Instructions for the task: Below is a block of data; give all of it again word for word.

Records provided:
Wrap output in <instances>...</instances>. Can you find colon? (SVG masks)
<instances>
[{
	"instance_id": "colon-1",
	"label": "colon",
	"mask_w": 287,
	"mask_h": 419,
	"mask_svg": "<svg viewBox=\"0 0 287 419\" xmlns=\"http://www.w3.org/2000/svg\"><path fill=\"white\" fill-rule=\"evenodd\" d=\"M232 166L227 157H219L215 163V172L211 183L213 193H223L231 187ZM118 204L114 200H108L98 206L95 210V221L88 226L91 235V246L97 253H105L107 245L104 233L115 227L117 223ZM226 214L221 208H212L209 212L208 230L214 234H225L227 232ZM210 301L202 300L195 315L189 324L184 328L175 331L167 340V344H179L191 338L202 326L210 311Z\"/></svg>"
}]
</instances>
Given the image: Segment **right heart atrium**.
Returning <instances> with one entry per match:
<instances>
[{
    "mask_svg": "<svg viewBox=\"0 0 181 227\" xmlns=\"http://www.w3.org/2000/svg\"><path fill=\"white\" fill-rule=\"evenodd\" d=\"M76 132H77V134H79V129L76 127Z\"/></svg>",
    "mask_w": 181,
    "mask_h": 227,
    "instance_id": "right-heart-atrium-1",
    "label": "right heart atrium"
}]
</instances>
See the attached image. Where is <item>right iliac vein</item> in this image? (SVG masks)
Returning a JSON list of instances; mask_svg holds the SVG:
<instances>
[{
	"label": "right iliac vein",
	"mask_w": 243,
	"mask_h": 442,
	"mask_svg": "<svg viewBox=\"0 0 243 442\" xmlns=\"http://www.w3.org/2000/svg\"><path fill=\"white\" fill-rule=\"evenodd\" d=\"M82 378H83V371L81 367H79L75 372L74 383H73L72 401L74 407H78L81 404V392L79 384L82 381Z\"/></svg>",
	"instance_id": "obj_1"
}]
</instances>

Output for this task:
Wrap output in <instances>...</instances>. Can you find colon? (SVG masks)
<instances>
[{
	"instance_id": "colon-1",
	"label": "colon",
	"mask_w": 287,
	"mask_h": 419,
	"mask_svg": "<svg viewBox=\"0 0 287 419\" xmlns=\"http://www.w3.org/2000/svg\"><path fill=\"white\" fill-rule=\"evenodd\" d=\"M232 166L227 157H219L215 163V172L211 183L213 193H223L231 187ZM118 204L114 200H108L98 206L95 210V221L88 226L91 235V246L97 253H105L107 245L104 233L115 227L117 223ZM226 214L221 208H212L209 212L208 230L214 234H225L227 232ZM210 301L202 300L195 315L189 324L184 328L175 331L167 340V344H179L191 338L202 326L210 311Z\"/></svg>"
}]
</instances>
Given the image: Segment **right heart atrium**.
Returning <instances> with one entry per match:
<instances>
[{
    "mask_svg": "<svg viewBox=\"0 0 181 227\" xmlns=\"http://www.w3.org/2000/svg\"><path fill=\"white\" fill-rule=\"evenodd\" d=\"M76 132H77V134H79V129L76 127Z\"/></svg>",
    "mask_w": 181,
    "mask_h": 227,
    "instance_id": "right-heart-atrium-1",
    "label": "right heart atrium"
}]
</instances>
See the attached image. Where is <item>right iliac vein</item> in this image? (SVG masks)
Returning a JSON list of instances; mask_svg holds the SVG:
<instances>
[{
	"label": "right iliac vein",
	"mask_w": 243,
	"mask_h": 442,
	"mask_svg": "<svg viewBox=\"0 0 243 442\" xmlns=\"http://www.w3.org/2000/svg\"><path fill=\"white\" fill-rule=\"evenodd\" d=\"M82 378H83V371L81 367H79L75 372L74 383H73L72 401L74 407H78L81 404V392L79 384L82 381Z\"/></svg>",
	"instance_id": "obj_1"
}]
</instances>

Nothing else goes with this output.